You are viewing a plain text version of this content. The canonical link for it is here.
Posted to commits@kafka.apache.org by bb...@apache.org on 2019/03/19 15:51:28 UTC
[kafka] branch trunk updated: KAFKA-8094: Iterating over cache with
get(key) is inefficient (#6433)
This is an automated email from the ASF dual-hosted git repository.
bbejeck pushed a commit to branch trunk
in repository https://gitbox.apache.org/repos/asf/kafka.git
The following commit(s) were added to refs/heads/trunk by this push:
new 538bd7e KAFKA-8094: Iterating over cache with get(key) is inefficient (#6433)
538bd7e is described below
commit 538bd7eddf13897245524f015e3207affb03fcdc
Author: A. Sophie Blee-Goldman <ab...@gmail.com>
AuthorDate: Tue Mar 19 08:51:10 2019 -0700
KAFKA-8094: Iterating over cache with get(key) is inefficient (#6433)

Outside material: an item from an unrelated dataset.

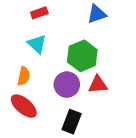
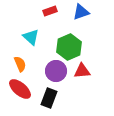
red rectangle: (39, 13) -> (50, 11), moved
orange semicircle: (24, 76) -> (20, 64), turned -35
black rectangle: (72, 122) -> (49, 98), moved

Use concurrent data structure for the underlying cache in NamedCache, and iterate over it with subMap instead of many calls to get()
Reviewers: Guozhang Wang <wa...@gmail.com>, Bill Bejeck <bb...@gmail.com>
---
.../kafka/streams/state/internals/NamedCache.java | 18 ++++++---------
.../kafka/streams/state/internals/ThreadCache.java | 24 +++++++++----------
.../streams/state/internals/NamedCacheTest.java | 27 ----------------------
.../streams/state/internals/ThreadCacheTest.java | 3 ++-
4 files changed, 21 insertions(+), 51 deletions(-)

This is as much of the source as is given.